Preheat oven to 350°F. In a medium-sized bowl, mash together banana & baking soda with a fork & set aside. In an electric mixer, mix together remaining wet ingredients (egg, lime or lemon juice, pomegranate juice, & zest) on a high speed until ingredients are well combined; mixture should be fluffy & frothy. Then, turn down mixer to medium speed, add in mashed banana mixture & whisk together until just combined. Don't overmix batter or dough will become gluey, making a dense, hard bread. (There should still be banana lumps in the mixture; be careful not to purée bananas or bread will not become as light & fluffy as it should during the baking process.) Turn off mixer & set aside.

Next, sift together all remaining dry ingredients (oat flour, baking powder, cinnamon, ginger, cardamom, clove, & allspice), minus the nuts & pomegranate seeds, into a separate, large bowl. This is a very important step. Do NOT skip it; it will help to further aerate the ingredients.
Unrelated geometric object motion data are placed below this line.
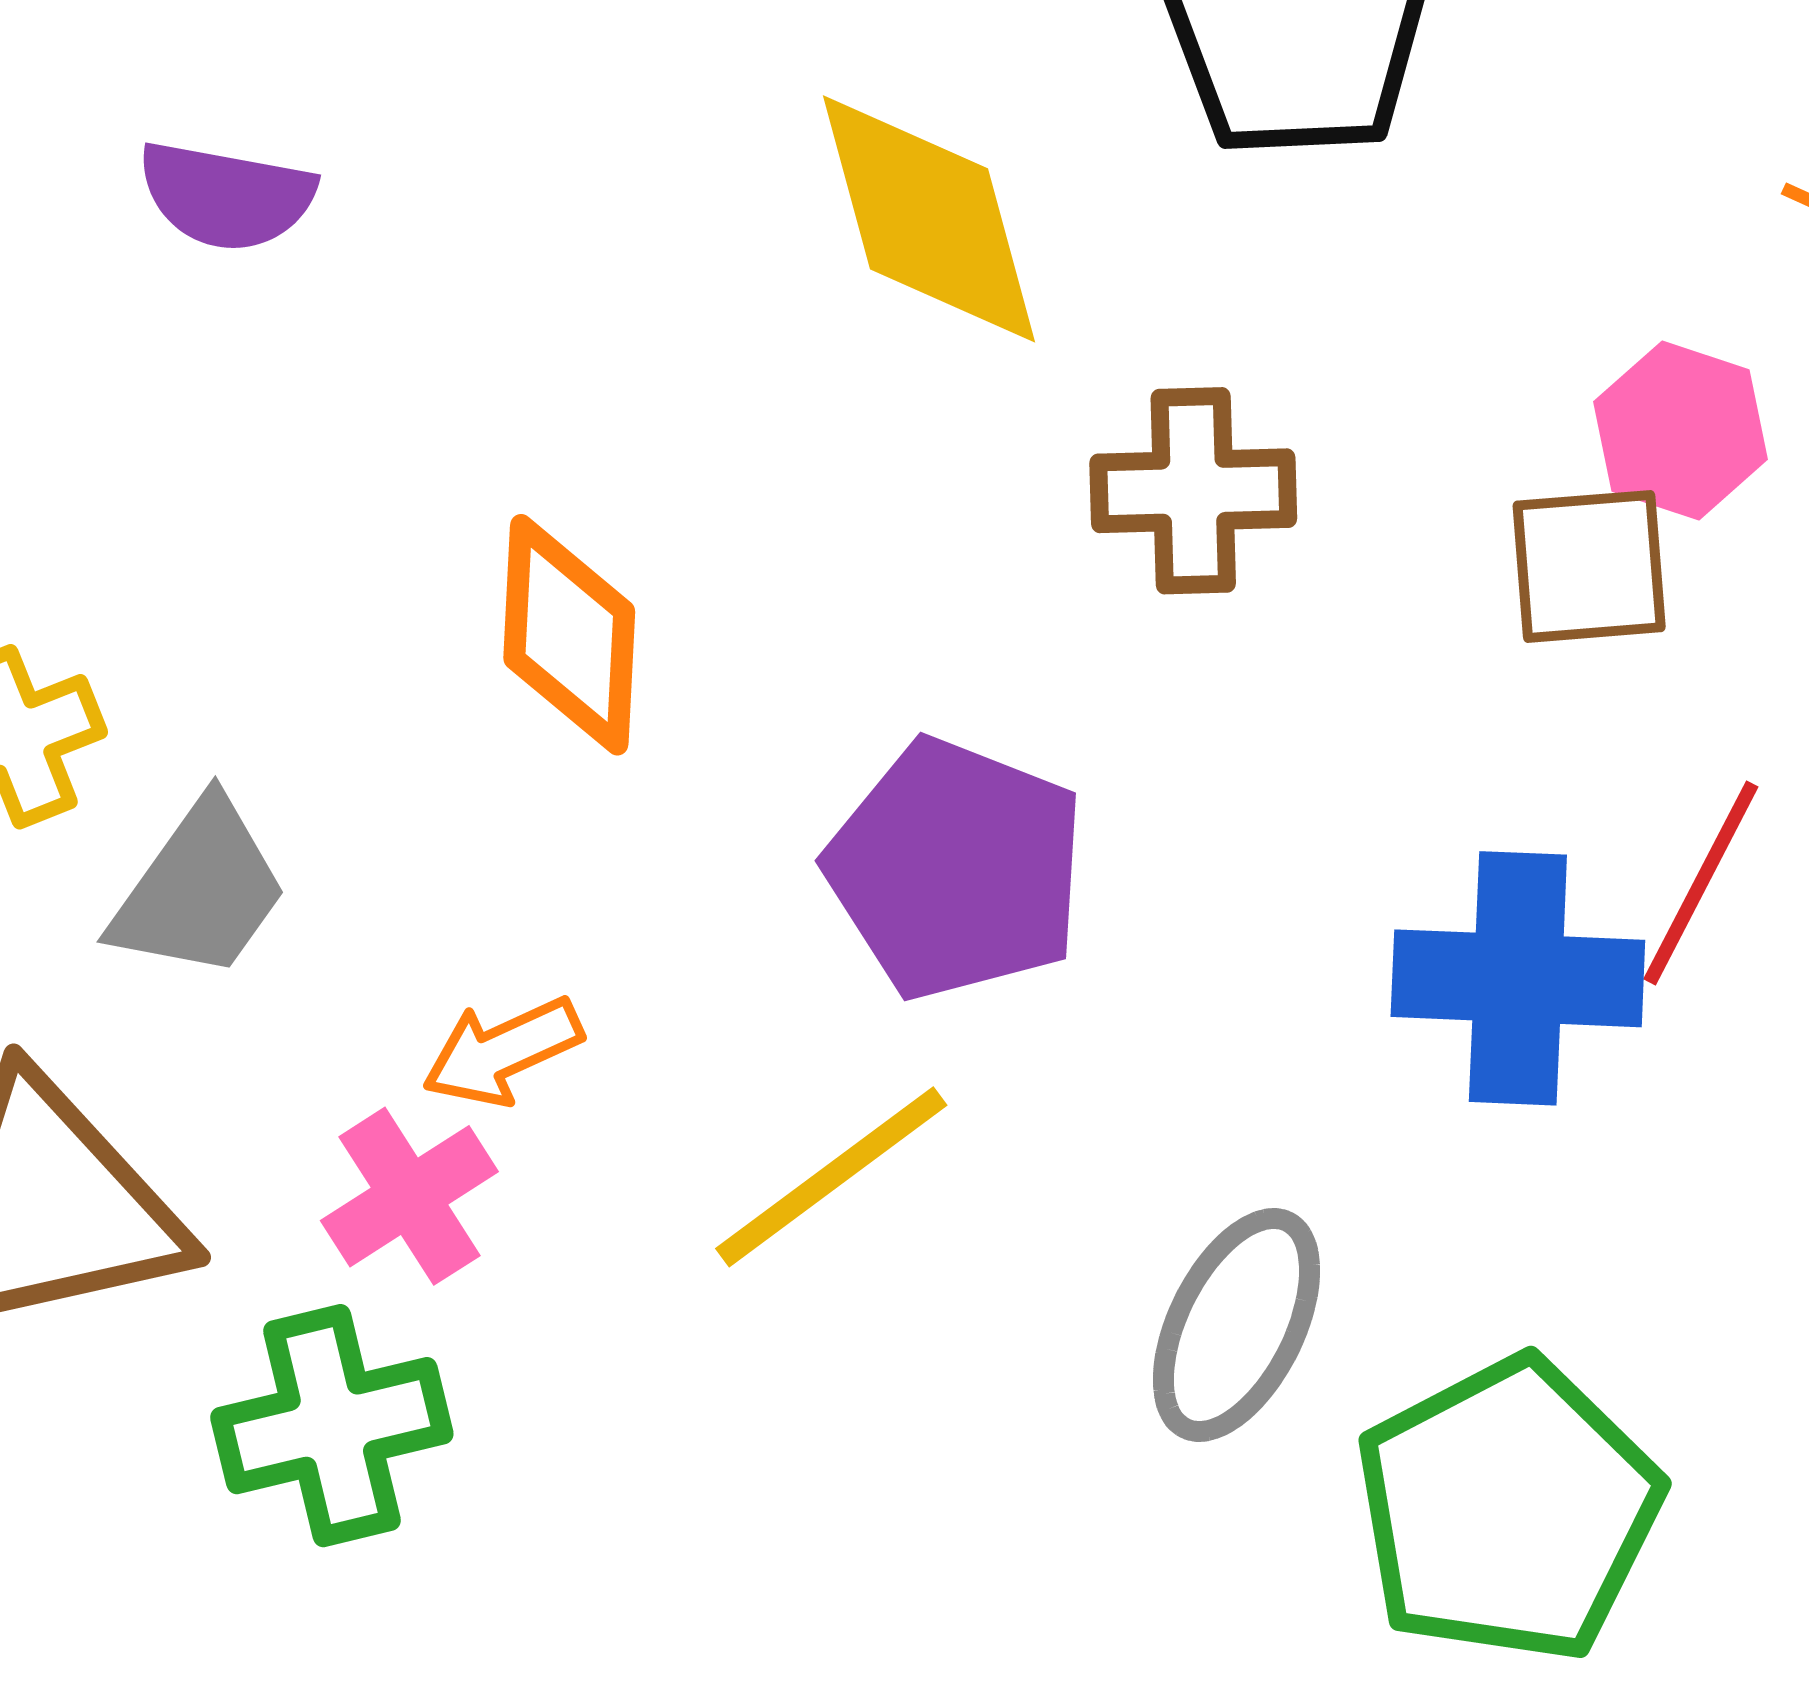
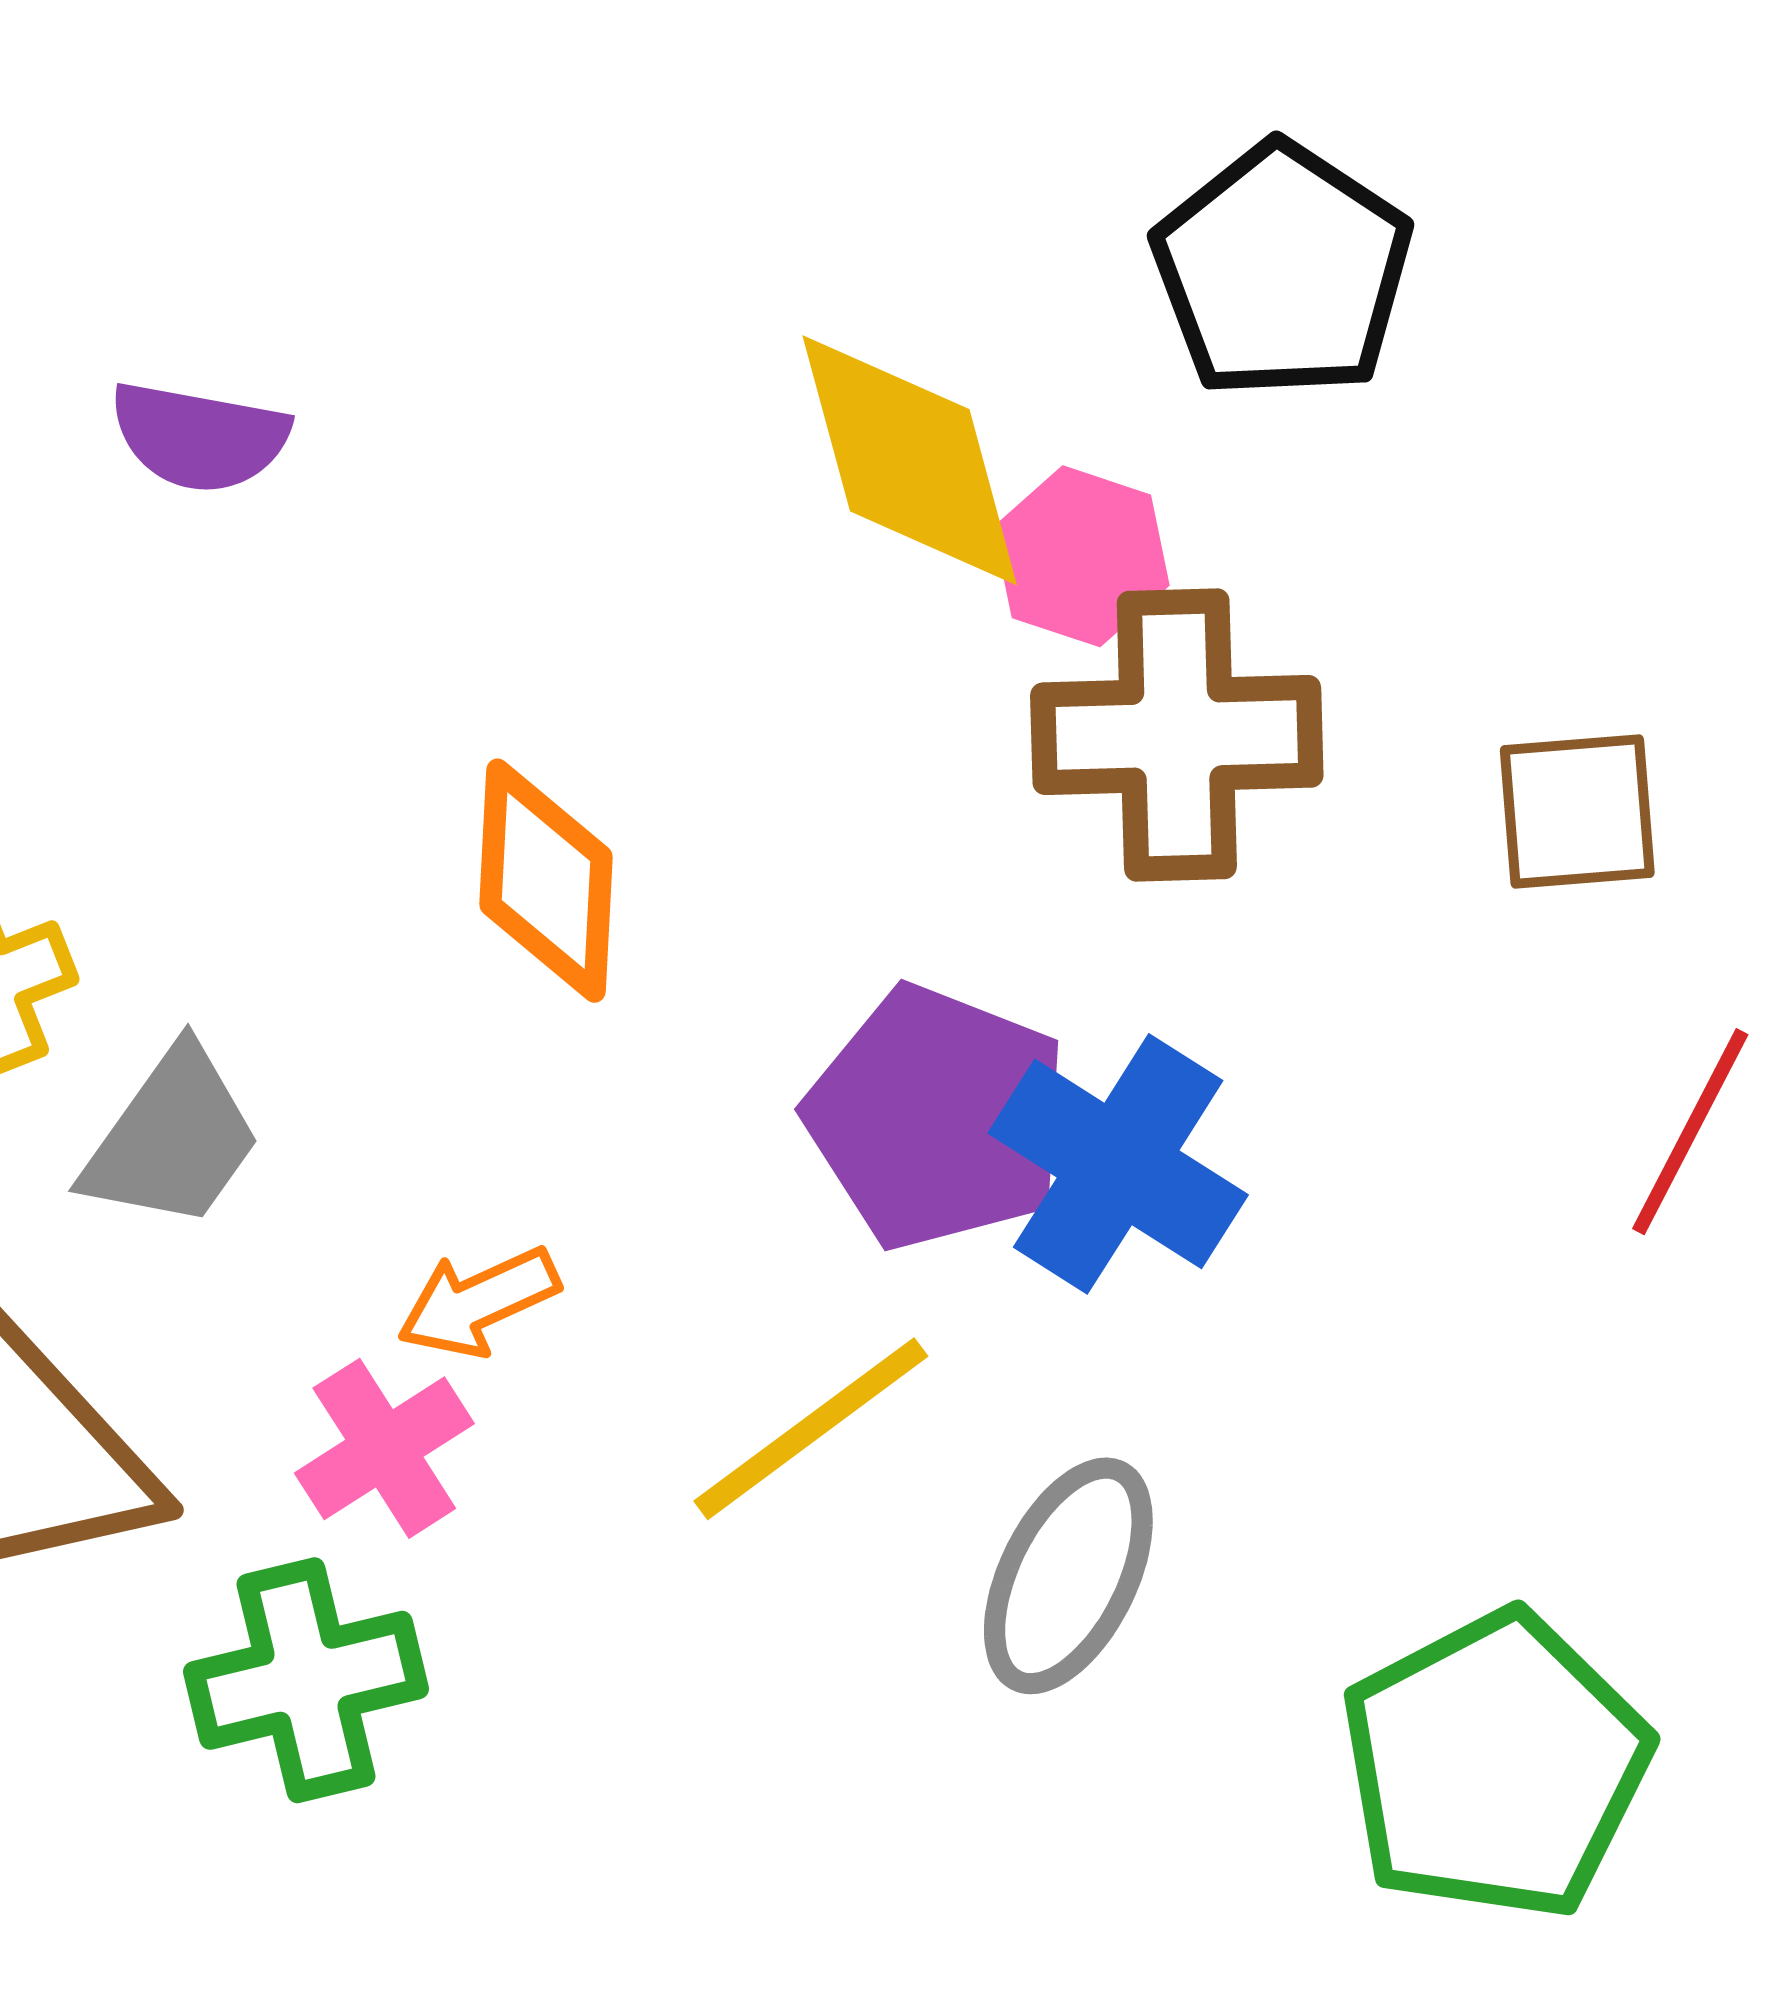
pink hexagon: (1681, 431) -> (1081, 556), moved
brown cross: (1193, 491) -> (1177, 735), size x1.4
blue cross: (1518, 978) -> (1118, 1164), moved, turned 30
gray ellipse: (1236, 1325) -> (1068, 1576), moved

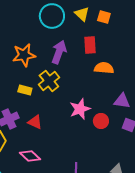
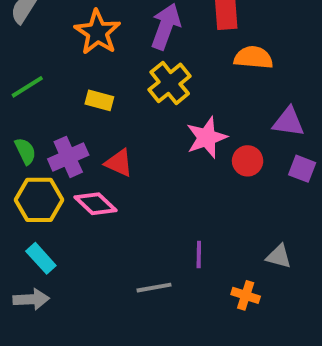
orange star: (24, 55) -> (97, 32), turned -30
yellow cross: (49, 81) -> (170, 83), moved
pink diamond: (30, 156) -> (96, 204), moved

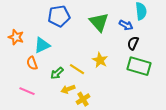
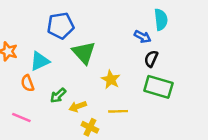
green triangle: (99, 22) -> (84, 53), moved
yellow line: (77, 69) -> (118, 111), moved, turned -35
yellow arrow: (68, 89) -> (78, 106), moved
yellow cross: (83, 99) -> (90, 127), turned -32

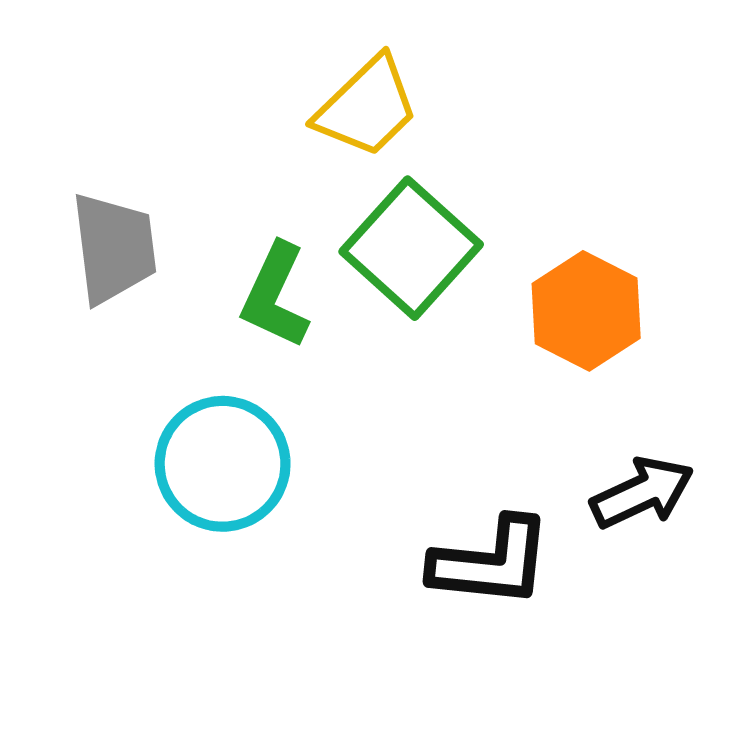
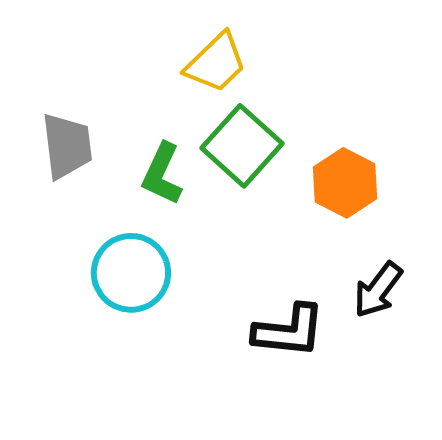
black arrow: (642, 493) -> (378, 290), turned 152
Transfer wet ingredients from mixing bowl to this bowl & gently fold the wet ingredients into the dry (i.e., this is called the muffin method) until just combined. Bubbles should start to appear in the mixture, which is an indication that the baking soda & baking powder are reacting with the wet ingredients. Fold in nuts & pomegranate seeds, & mix only until the fruit & nuts have been evenly distributed, which should only take a few seconds. Do not over-mix the batter or the softer fruits (i.e., the pomegranate seeds) are likely to burst; this recipe tastes better when the arils of the pomegranate are consumed whole.  Immediately pour the batter into a 12-cup muffin tray that's been coated with coconut oil, & bake for 23-25 minutes, or until top turns golden brown. Test with a fork for doneness; if fork pulls out easily without any batter on it, then it's ready. Let cool for about 10 minutes before removing from pan. Serve, preferably warm, & enjoy!

Chef's Notes: Depending on the thickness & height of your muffin mixture, & also your elevation level, the muffins may take more or less time to bake. To be on the safe side, continually check the oven while the mixture is baking to ensure your muffins don't burn. Test occasionally with a toothpick or fork to see if it's ready; if the utensil comes out clean, i.e., without any ingredients stuck to it, you know it's probably ready. You can also cut into it with a knife to check its progress.

Make sure to remove the muffins from the muffin pan soon after cooking, so they don't stick to pan. (Believe me, I've made this mistake before; you don't want to have to employ a large catapult to heave out the ingredients, or be scraping out the pan until next Tuesday.)

When I make this recipe in large amounts, I usually bake it in a sheet cake pan, cut it up into bars, & just leave it in the fridge (in a plastic/Ziploc bag or in a bowl covered with plastic wrap or foil) to nibble on whenever breakfast or snack time rolls around. Breakfast-bar-sized portions are about 4 oz., while snack-sized portions are about 2 oz.

Let me know how your version of this recipe turns out! Would love to hear what other ingredients you've tried using for muffins or banana bread type recipes.  I look forward to hearing your comments & suggestions! Thanks & Bon Appétit!